Читаем За рубежом полностью

Словом сказать, все в восторге от современной французской республики, начиная с графа ТвэрдоонтС и кончая князем Бисмарком, который, как говорят, спит и видит хоть на часок побывать в Париже и посмотреть на "La femme a papa".[115] Одно только вредит ей: это название «республика», а впрочем, и это дело скоро уладят календари. Да ведь и есть такая форма государственного общежития, есть. Что делать! даже в учебниках, для средних учебных заведений изданных, об этой форме правления упоминается (так прямо и пишут: форма правления); даже в стенах Новороссийского университета тайному советнику Панютину, в Одессе сущу, провозглашалось46: четыре суть формы правления: деспотическая, монархическая неограниченная, монархическая ограниченная и… республиканская! И тайный советник Панютин огорчался, но не возражал…

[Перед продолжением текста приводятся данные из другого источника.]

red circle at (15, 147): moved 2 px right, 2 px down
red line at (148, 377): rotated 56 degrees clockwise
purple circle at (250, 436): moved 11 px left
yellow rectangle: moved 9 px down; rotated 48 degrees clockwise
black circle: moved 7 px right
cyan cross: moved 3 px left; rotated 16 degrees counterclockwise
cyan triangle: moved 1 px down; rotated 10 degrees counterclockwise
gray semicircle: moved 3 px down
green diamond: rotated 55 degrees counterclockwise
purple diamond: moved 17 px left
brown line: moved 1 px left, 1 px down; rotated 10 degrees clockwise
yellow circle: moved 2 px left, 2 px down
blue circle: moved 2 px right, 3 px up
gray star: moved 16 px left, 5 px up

Повторяю: все довольны французской республикой, никто не протестует против нее, но доволен ли ею французский рабочий — об этом я ничего сказать не могу. Не знаю. Вообще говоря, в предлагаемом этюде о французах я исключительно разумею французскую буржуазию, которая в настоящее время представляет собой управляющее сословие. С жизнью французского народа, в тесном значении этого слова, с его верованиями и надеждами, я совсем незнаком и даже городского рабочего знаю лишь поверхностно. Я допускаю, конечно, что «народ» представляет собой матерьял, гораздо более заслуживающий изучения, нежели угрожающий лопнуть от пресыщения буржуа, но дальше общих и довольно туманных догадок в этом смысле идти не могу.

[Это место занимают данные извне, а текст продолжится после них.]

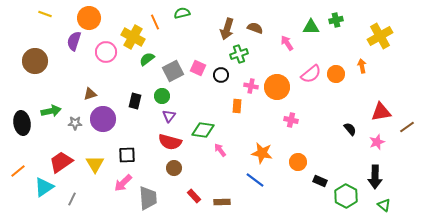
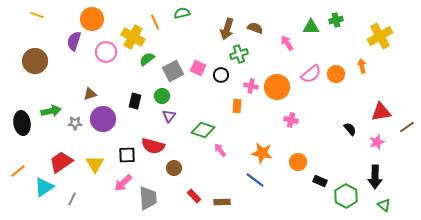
yellow line at (45, 14): moved 8 px left, 1 px down
orange circle at (89, 18): moved 3 px right, 1 px down
green diamond at (203, 130): rotated 10 degrees clockwise
red semicircle at (170, 142): moved 17 px left, 4 px down
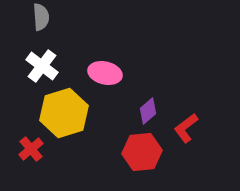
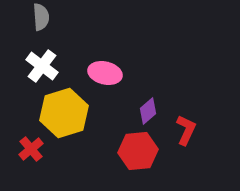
red L-shape: moved 2 px down; rotated 152 degrees clockwise
red hexagon: moved 4 px left, 1 px up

Во французских газетах довольно часто случается встречаться с очень дробными и любопытными рубриками, на которые, в политическом смысле, подразделяются в современной Франции "сыны народа". Существуют рабочие-бонапартисты, рабочие-легитимисты, рабочие-оппортунисты, рабочие-социалисты, рабочие-клерикалы, рабочие — свободные мыслители и даже рабочие, но признающие ничего, кроме спиртных напитков (замечательно, впрочем, что никто никогда не слыхивал о рабочем-орлеанисте). Нередко в Париже организуются сборища, на которых трактуются близкие для рабочих вопросы и на которых, в качестве непременных членов, присутствуют полицейские комиссары, вспомоществуемые соответствующим количеством gardiens de la paix и мушаров 47. И одновременно с этими сборищами в процессиях, предпринимаемых по поводу всевозможных богомолий и дней ангелов (Шамбора, Наполеона, Евгении), тоже фигурируют более или менее компактные группы "сынов народа", распевающих приличные случаю кантаты.

Итак, с одной стороны, социально-демократическая пропаганда, а с другой — поздравления с ангелом. С одной стороны — «Марсельеза» и красное знамя, с другой — Vive Henri IV[116] и знамя с белыми лилиями. И все это идет рядом и выливается из одного и того же до краев переполненного источника. Что благородный бонапартист уживается рядом с благородным социалистом — в этом еще нет чуда, ибо и тот и другой живут достаточно просторно, чтоб не мозолить друг другу глаза. Но ведь рабочий люд живет скученно, тесня друг друга и следуя друг за другом, так сказать, по пятам. Каким же образом в этой скученной среде выделяются столь несовместимые разновидности, и сколько в них, в этих разновидностях, есть искреннего и сколько театрального, подкупного?

Признаюсь, эти вопросы немало интересовали меня. Не раз порывался я проникнуть в Бельвиль 48 или, по малой море, в какой-нибудь debit de vins[117] на одной из городских окраин, чтоб собрать хотя некоторые типические черты, характеризующие эти противоположные течения. Но, по размышлении, вынужден был оставить эту затею навсегда.